Family : Arecaceae
Text © Pietro Puccio
English translation by Mario Beltramini
The species is native to Mexico (Hidalgo, Querétaro, San Luis Potosí and Veracruz) where it grows in the humid forests, between 800 and 1500 m of altitude, on mainly calcareous soils.
The name of the genus is the combination of the Greek adverb “χαμαί” (chamai) = on the ground, on the soil, and of the substantive “δωρέα” (doréa) = gift, the German botanist Carl Ludwig Willdenow (1765-1812), who established the genus in 1806, did not specify the exact meaning of the name. The name of the species is the combination of the Greek adjective “μικρός” (micros) = small, and “σπάδιξ” (spadix) = branch of palm with fruits, even if this epithet does not correspond to reality.
Common names: hardy bamboo palm (English); palmilla (Mexico).
The Chamaedorea microspadix Burret (1933) is a dioecious species forming dense tufts with erect or slightly slanted stems, 1,5-3 m long and of 1 cm of diameter, of green colour and on which are visible the whitish rings of the foliar scars spaced of 5-15 cm.
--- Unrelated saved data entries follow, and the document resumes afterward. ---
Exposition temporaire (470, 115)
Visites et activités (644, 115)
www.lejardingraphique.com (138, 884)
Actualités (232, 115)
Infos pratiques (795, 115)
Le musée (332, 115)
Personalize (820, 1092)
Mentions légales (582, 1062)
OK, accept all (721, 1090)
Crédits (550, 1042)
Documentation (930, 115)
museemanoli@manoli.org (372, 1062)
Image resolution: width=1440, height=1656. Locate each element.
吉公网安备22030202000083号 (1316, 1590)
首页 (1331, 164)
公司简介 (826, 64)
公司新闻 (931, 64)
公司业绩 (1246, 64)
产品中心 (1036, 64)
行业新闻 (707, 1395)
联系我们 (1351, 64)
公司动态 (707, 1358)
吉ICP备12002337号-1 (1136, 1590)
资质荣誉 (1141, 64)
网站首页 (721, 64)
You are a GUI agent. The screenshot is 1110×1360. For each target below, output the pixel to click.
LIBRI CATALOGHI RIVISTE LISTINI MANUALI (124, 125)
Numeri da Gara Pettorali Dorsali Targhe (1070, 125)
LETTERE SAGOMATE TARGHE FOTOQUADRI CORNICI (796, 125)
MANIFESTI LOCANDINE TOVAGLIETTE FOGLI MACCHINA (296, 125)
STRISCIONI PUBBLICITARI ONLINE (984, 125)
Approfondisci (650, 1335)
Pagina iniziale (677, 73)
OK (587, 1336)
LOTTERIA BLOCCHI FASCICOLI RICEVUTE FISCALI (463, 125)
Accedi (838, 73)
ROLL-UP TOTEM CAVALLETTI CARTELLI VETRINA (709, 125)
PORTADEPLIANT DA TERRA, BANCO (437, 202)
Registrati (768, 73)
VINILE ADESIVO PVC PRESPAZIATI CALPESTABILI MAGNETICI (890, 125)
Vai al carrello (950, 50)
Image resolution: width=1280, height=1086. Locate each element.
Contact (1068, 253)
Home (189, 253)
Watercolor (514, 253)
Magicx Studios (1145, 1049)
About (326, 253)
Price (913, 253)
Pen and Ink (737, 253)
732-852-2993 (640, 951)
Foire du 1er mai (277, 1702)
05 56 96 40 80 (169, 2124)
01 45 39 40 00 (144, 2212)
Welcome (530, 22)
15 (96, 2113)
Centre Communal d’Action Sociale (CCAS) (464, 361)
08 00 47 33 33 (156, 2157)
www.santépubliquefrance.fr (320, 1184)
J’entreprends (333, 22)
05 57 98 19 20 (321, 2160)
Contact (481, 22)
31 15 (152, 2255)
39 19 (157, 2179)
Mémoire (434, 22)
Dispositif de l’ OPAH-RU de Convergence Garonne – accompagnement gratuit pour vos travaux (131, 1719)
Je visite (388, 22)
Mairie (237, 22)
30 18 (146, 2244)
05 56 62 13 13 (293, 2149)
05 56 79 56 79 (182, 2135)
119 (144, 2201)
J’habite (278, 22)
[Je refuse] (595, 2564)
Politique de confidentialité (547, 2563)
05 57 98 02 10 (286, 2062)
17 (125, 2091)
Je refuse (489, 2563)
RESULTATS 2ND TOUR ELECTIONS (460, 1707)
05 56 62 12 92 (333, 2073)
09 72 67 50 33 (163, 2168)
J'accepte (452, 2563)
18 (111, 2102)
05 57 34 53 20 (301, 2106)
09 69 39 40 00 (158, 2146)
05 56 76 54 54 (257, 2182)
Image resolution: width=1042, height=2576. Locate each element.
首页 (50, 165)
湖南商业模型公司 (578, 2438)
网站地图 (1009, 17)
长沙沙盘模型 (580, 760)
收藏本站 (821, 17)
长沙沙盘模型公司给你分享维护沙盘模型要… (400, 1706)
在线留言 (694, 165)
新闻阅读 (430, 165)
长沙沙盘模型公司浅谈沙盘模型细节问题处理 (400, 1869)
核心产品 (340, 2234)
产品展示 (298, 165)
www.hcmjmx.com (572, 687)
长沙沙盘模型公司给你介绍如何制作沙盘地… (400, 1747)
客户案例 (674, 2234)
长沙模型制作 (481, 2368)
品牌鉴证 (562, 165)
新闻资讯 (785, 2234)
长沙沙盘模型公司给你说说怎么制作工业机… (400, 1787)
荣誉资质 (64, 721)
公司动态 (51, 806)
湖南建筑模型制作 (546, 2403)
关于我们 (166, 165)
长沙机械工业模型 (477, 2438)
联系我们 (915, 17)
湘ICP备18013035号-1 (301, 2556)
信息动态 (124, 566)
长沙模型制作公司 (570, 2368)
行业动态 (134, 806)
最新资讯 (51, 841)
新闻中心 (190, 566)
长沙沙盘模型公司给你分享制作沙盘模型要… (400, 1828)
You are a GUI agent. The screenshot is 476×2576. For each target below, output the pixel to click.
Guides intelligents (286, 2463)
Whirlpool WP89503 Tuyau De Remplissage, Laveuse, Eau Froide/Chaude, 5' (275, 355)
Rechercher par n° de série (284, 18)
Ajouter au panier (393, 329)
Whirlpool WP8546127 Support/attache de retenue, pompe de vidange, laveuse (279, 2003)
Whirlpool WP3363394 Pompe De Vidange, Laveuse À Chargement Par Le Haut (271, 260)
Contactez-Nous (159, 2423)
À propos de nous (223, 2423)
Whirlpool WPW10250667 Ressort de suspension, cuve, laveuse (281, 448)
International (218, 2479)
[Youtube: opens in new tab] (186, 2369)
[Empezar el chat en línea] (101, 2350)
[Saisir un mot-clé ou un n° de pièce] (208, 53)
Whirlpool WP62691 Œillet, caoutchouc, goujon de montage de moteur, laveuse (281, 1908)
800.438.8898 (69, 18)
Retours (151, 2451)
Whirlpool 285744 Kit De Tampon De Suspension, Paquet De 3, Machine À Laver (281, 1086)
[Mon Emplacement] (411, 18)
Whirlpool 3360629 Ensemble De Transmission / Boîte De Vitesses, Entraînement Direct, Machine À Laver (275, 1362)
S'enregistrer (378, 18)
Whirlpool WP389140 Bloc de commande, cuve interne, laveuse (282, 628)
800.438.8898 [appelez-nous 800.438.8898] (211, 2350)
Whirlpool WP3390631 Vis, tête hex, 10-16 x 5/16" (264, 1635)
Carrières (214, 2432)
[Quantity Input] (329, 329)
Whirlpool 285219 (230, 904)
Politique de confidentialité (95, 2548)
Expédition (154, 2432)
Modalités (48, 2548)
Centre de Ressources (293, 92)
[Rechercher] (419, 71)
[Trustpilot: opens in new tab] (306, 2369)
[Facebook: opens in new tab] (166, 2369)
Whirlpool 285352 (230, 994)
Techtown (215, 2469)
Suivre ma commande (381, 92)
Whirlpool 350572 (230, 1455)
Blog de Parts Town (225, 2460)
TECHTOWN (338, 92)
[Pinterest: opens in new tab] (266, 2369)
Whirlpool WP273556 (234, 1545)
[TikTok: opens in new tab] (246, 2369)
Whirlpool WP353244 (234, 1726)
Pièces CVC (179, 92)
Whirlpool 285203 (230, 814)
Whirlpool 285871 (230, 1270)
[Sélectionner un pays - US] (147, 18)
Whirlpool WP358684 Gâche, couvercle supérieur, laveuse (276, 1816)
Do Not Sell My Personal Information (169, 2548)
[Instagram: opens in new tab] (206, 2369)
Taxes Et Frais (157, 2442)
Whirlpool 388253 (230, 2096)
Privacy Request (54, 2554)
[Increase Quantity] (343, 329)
The leaves, on a 15-25 cm long petiole, are pinnate, up to about 60 cm long, with 9-11 alternate leaflets and regularly arranged on both sides of the rachis, sigmoid or falcate with pointed apex, 16-26 cm long and 3-4,5 cm broad, but the terminbal two that are shorter and broader, of intense green colour and velvety above, glaucous green below. The tubular leaf base, obliquely open at the apex, of pale green colour, wraps wholly the stem for a length of 20-30 cm.
Inflorescences, on a 10-18 cm long peduncle, under the leaves (infrafoliar), ramified, erect or hanging, the male ones with cream coloured flowers, of about 5 mm of diameter, united in groups of 2-8, the female ones with solitary flowers, of the same size as the male, of greenish white colour and rachillaer initially green then orange when in fruit. Globose fruits, of about 1 cm of diameter, of initially green colour, then red-orange when ripe, containing one seed only.It reproduces by seed in draining loam maintained humid at the temperature of 24-26 °C, with germination times of 1-2 months; it may be propagated by division.
Species standing among the most ornamental of the genus amply cultivated for the velvety leraves, the showy infructescences and the resistance to the low temperatures, perhaps only inferior to the Chamaedorea radicalis Mart., resisting without appreciable damage to temperatures up to -5 °C and up to about -7 °C with damages to the aerial part. It requires a just shady to shady position and draining soils maintained humid to grow at the best, but is able to stand short dry periods. Cultivable also in pot for the decoration of open spaces and luminous inner spaces, where the climate does not allow the permanence in open air during the winter months, with lowest temperatures over the +10 °C. The waterings must be abundant and regular in summer, but without stagnations, more spaced in winter, but without ever allowing the substratum to dry up completely, and the monthly fertilizations, in spring-summer, done with balanced products with microelements at half the dosage suggested on the package.